I had some trouble following that, but it seems like the key component of your plan to escape trammeling is the assumption that the AI would need to accept some negative utility in advance in order to resist being shut down, which effectively converts all instances of outcome B into B-, and so it can’t truly trammel B because technically B disappears as soon as it tries.
Put another way, trammeling involves trading a lottery like (10% A+, 40% A-, 50% B) into (40% A+, 10% A-, 50% B), and this is supposed to be obviously favored because the probability of B hasn’t changed. You are hypothesizing that this trade is simply impossible, and the closest you could get is (40% A+, 10% A-, 50% B-). So as long as there is a preference gap between all variations of A and all variations of B this trade cannot be considered a strict improvement.
Does this seem like an accurate summary of your idea?

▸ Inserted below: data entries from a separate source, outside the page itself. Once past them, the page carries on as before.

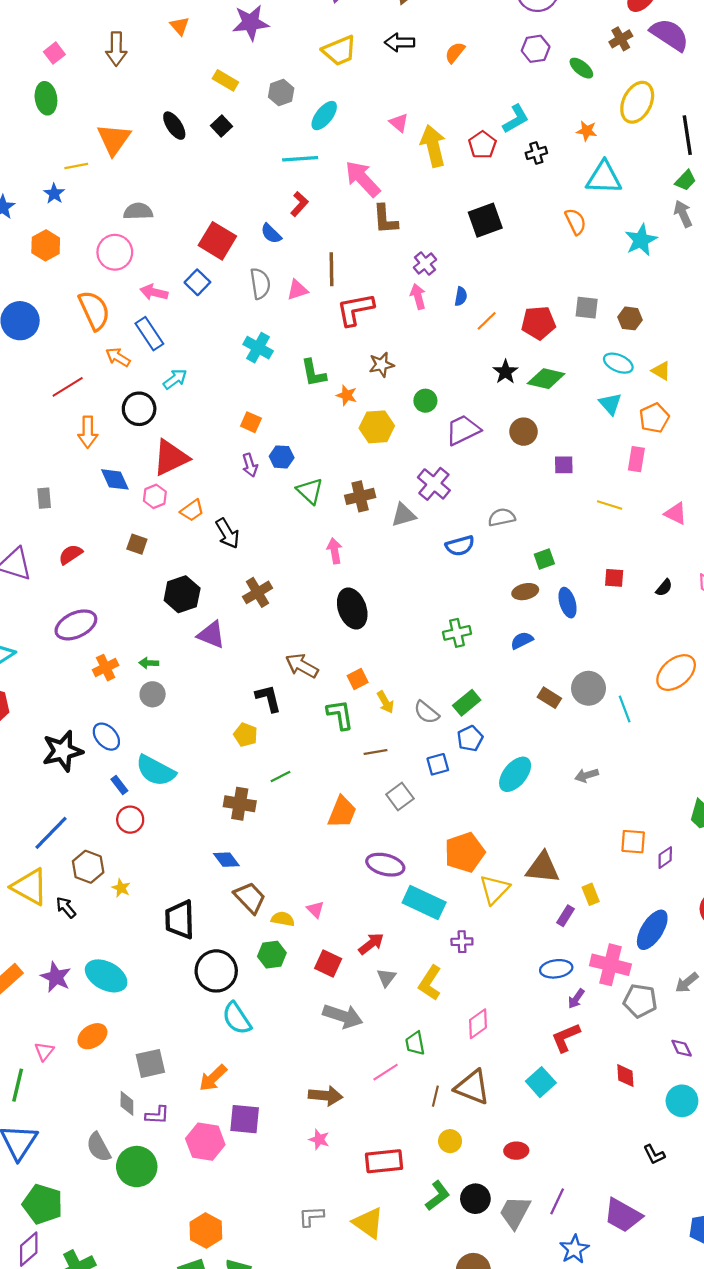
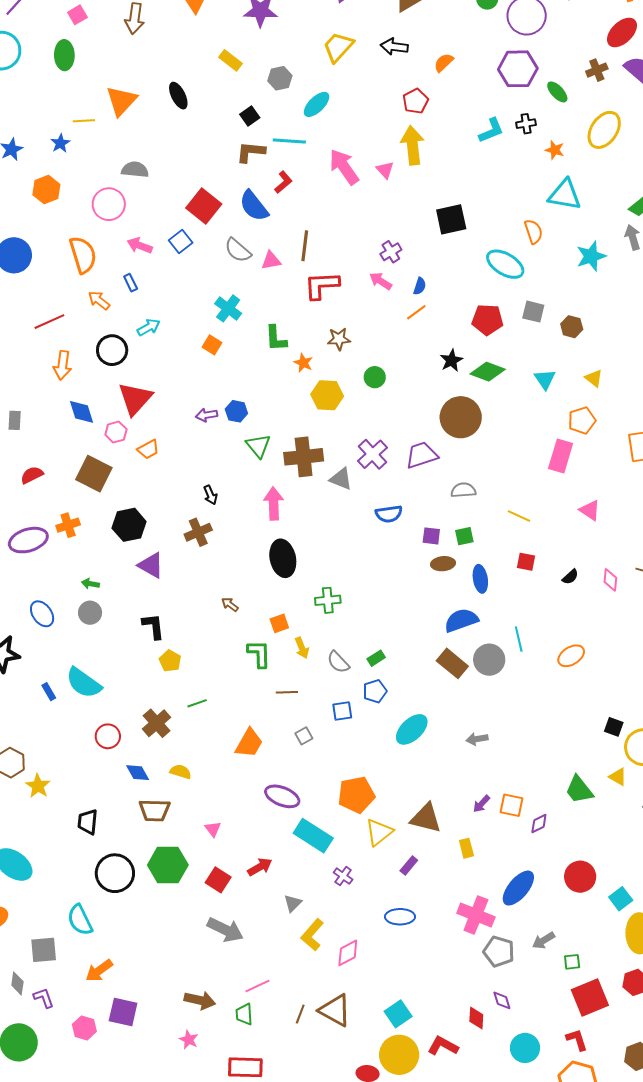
purple hexagon: (536, 49) -> (518, 69), size x1.5
yellow trapezoid: (339, 51) -> (338, 47), turned 148
pink triangle: (399, 123) -> (385, 170), moved
black square: (222, 126) -> (250, 116), moved
red pentagon: (482, 145) -> (415, 101), moved
black cross: (536, 153) -> (526, 124), moved
brown L-shape: (385, 219) -> (251, 152), moved, turned 92
blue semicircle: (271, 234) -> (254, 206), size x1.6
gray semicircle: (260, 284) -> (238, 250), turned 132
pink arrow: (418, 296) -> (381, 281), turned -50
orange line: (487, 321) -> (416, 312), moved
blue rectangle: (149, 334) -> (131, 283), size x0.6
cyan ellipse: (618, 363) -> (505, 264), moved, size x1.4
cyan triangle: (610, 404) -> (545, 379), moved
orange square: (251, 422) -> (212, 345), moved
purple trapezoid: (463, 430) -> (422, 455), moved
brown circle: (524, 432) -> (461, 417), size x1.6
red triangle: (171, 458) -> (135, 399), turned -30
pink rectangle: (636, 459) -> (561, 456), size x1.4
purple arrow: (250, 465) -> (207, 415), turned 90
purple square: (564, 465) -> (431, 536), moved
brown cross: (360, 496) -> (304, 457), size x1.4
yellow line: (610, 505) -> (519, 516), moved
gray triangle: (404, 515) -> (341, 479), turned 30
gray semicircle: (502, 517) -> (463, 490), moved
black arrow: (228, 533) -> (210, 495), moved, size x0.7
brown square: (137, 544) -> (94, 474), size x1.8
pink arrow: (334, 551) -> (274, 503), size x1.4
green cross: (457, 633) -> (328, 600), moved
blue semicircle: (522, 640) -> (461, 620), moved, size x1.6
brown arrow: (302, 666) -> (230, 605), size x0.6
orange cross: (106, 668) -> (68, 525), moved
orange ellipse: (676, 673) -> (571, 656), size x0.7
black L-shape: (268, 698) -> (153, 626), moved
brown rectangle: (549, 698) -> (452, 663), size x1.4
green rectangle: (467, 703) -> (376, 658), size x0.7
cyan line: (625, 709) -> (519, 639), moved
blue ellipse: (106, 737) -> (42, 614), moved
gray square: (400, 796) -> (304, 736), size x0.7
brown cross: (240, 804) -> (157, 723), turned 32
red circle: (130, 820) -> (108, 736), moved
yellow star: (121, 888) -> (38, 786), size x1.4
brown trapezoid: (250, 898) -> (155, 810), turned 128
purple rectangle: (566, 916) -> (409, 866), moved
yellow semicircle: (283, 919) -> (181, 772), moved
black trapezoid: (180, 920) -> (88, 822), size x0.7
purple cross: (462, 942) -> (343, 876), turned 30
green hexagon: (272, 955) -> (168, 865), size x1.5
blue ellipse: (556, 969) -> (400, 917), moved
gray triangle: (386, 978) -> (293, 903), moved
yellow L-shape: (430, 983) -> (312, 935), moved
purple arrow: (576, 999) -> (481, 804), moved
cyan semicircle: (237, 1018) -> (80, 920), moved
red L-shape: (566, 1038) -> (443, 1046), moved, turned 44
green trapezoid: (415, 1043) -> (244, 1014), moved
purple diamond: (682, 1048) -> (502, 1000), moved
purple L-shape: (157, 1115) -> (44, 998), turned -120
yellow circle: (450, 1141) -> (399, 1055), moved, size x1.8
pink hexagon: (205, 1142) -> (84, 1028), size x0.7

Insofar as my summary is correct, I have 3 concerns about this plan:
First, the obvious way this could fail is if seizing control of the shutdown button doesn’t cost net resources, or only costs resources that won’t matter until a timestep after the first possible shutdown, in which case it can seize the button without losing access to outcome B. This seems like a significant worry to me; examples:
The AI is tasked with devising a long-term plan. Since the quality of the plan will only affect utility in the far future, which won’t ever occur (from the AI’s perspective) if the AI is shutdown tomorrow, it can sacrifice some FLOPs from planning to seize its shutdown button without losing any utility until after its first trammeling opportunity. If the trammeling opportunity is good enough, this gives equal-or-better lotteries for every individual trajectory length.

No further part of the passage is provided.